* [Dataset records]:
---------------

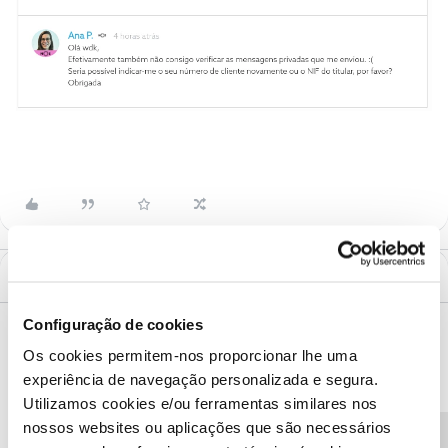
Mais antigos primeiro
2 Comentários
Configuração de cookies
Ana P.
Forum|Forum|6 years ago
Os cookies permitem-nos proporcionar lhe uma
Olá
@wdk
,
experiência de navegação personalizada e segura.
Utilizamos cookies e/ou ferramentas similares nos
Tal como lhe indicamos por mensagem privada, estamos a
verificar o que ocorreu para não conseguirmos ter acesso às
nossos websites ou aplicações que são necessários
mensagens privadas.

---------------

* [What you are asked to do]:
The answer should consist only of the lines from the one containing "Os cookies permitem-nos proporcionar lhe uma" through the last line of the data, given again exactly.

* [Exercise result]:
Os cookies permitem-nos proporcionar lhe uma
Olá
@wdk
,
experiência de navegação personalizada e segura.
Utilizamos cookies e/ou ferramentas similares nos
Tal como lhe indicamos por mensagem privada, estamos a
verificar o que ocorreu para não conseguirmos ter acesso às
nossos websites ou aplicações que são necessários
mensagens privadas.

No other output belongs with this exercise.